The findings were presented July 14 at the Alzheimer's Association International Conference in Copenhagen.
Using data from German health care plans for 2004 to 2010, researchers tracked 146,000 subjects 60 years of age and older who did not have evidence of dementia at baseline. A total of 13,841 subjects (9.5%) eventually developed dementia. Among those taking pioglitazone, the risk of dementia was significantly reduced with each additional 3 months the drug was prescribed.
Dr. Anne Fink, a researcher at the German Center for Neurodegenerative Diseases in Bonn, speculated that pioglitazone helped prevent AD by reducing inflammation in the brain and nervous system. Last year, Takeda Pharmaceutical Company initiated a 5-year study to determine whether low doses of pioglitazone could delay the onset of mild cognitive impairment (MCI) caused by AD.
The phase III TOMMORROW trial is a global, randomized, double-blind, placebo-controlled, parallel-group trial. The study will use a genetic-based biomarker risk-assignment algorithm to determine the risk of individuals developing MCI due to AD within a 5-year period. The trial is enrolling approximately 5,800 cognitively normal subjects aged 65 to 83 years who have genetic variations known to increase the risk of early-onset AD.
Individuals assessed as low-risk will be assigned to receive placebo. Individuals assessed as high-risk will be assigned to receive low-dose pioglitazone or placebo.

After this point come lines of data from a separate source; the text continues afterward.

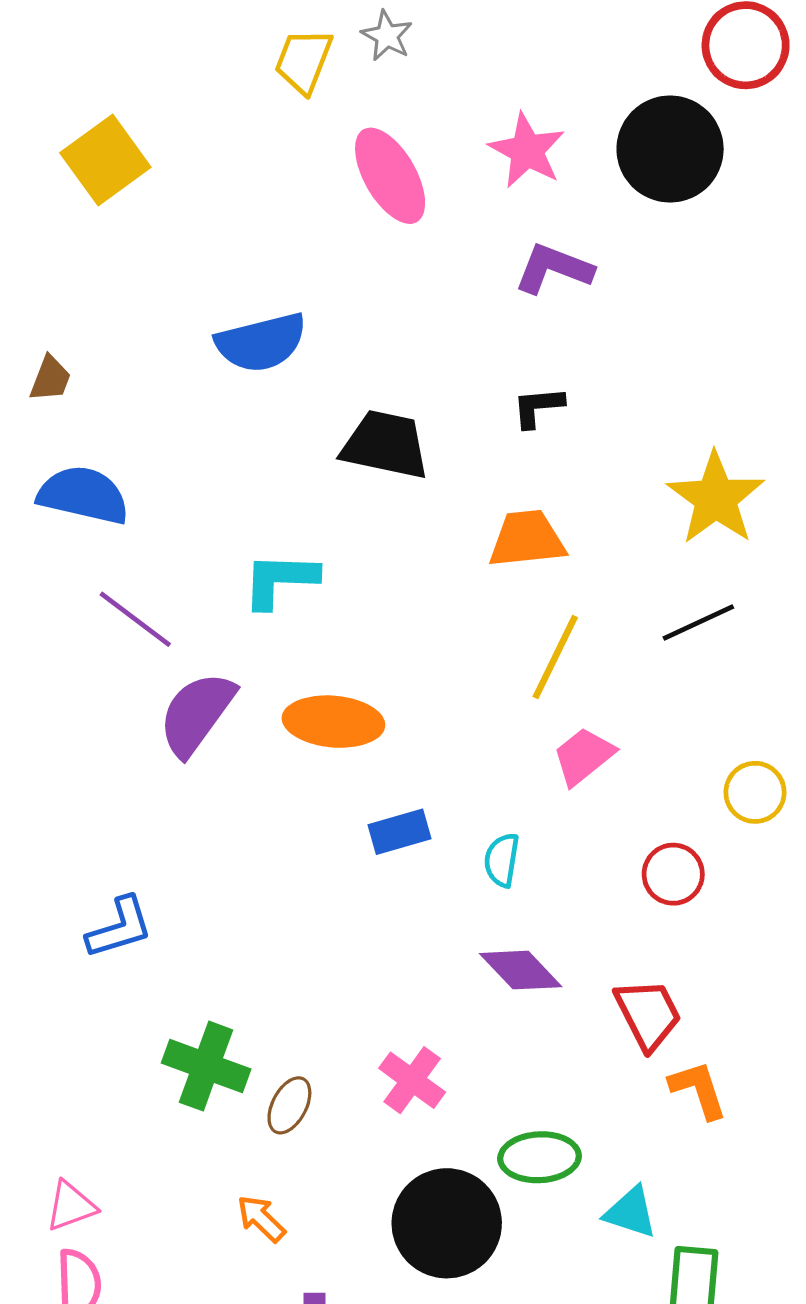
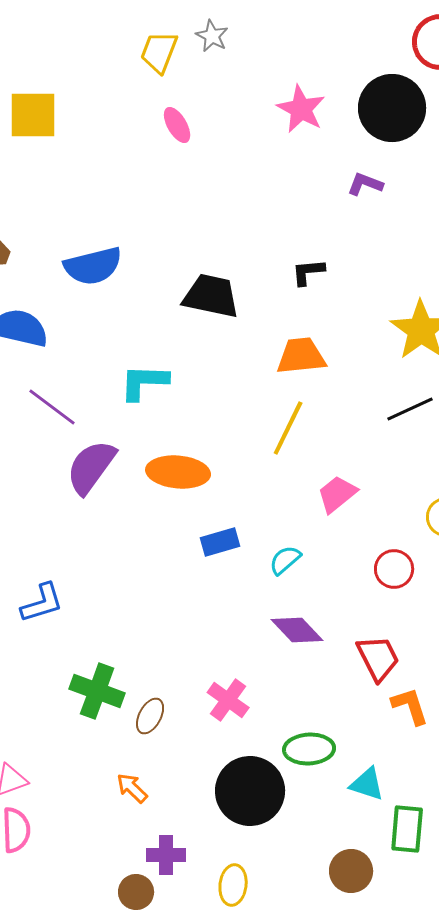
yellow square: (105, 160) -> (33, 115), turned 36
pink ellipse: (390, 176) -> (177, 125), moved, size x0.6
purple L-shape: (554, 269) -> (365, 184), moved, size x0.7
blue semicircle: (261, 343) -> (93, 266), moved
yellow line: (555, 657) -> (288, 428), moved
cyan semicircle: (502, 860) -> (285, 560), turned 40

The study’s primary objective is to evaluate the efficacy of low-dose pioglitazone compared with that of placebo in delaying the onset of MCI due to AD in cognitively normal individuals assessed as high-risk based on the risk assignment algorithm. The primary endpoint is the time to diagnosis of MCI due to AD for pioglitazone-treated subjects versus placebo-treated subjects in the high-risk stratum. Key secondary objectives include the effects of low-dose pioglitazone compared with placebo on the progression of cognitive decline and the effects of pioglitazone versus placebo on functional decline and instrumental activities of daily living. Pioglitazone is considered an investigational agent for these uses.
According to Reuters, previous studies in patients with type-2 diabetes have shown that those with poor blood sugar control were more likely to develop dementia. Moreover, patients taking thiazolidinediones, such as pioglitazone, had about a 20% lower risk of developing AD compared with those treated with insulin.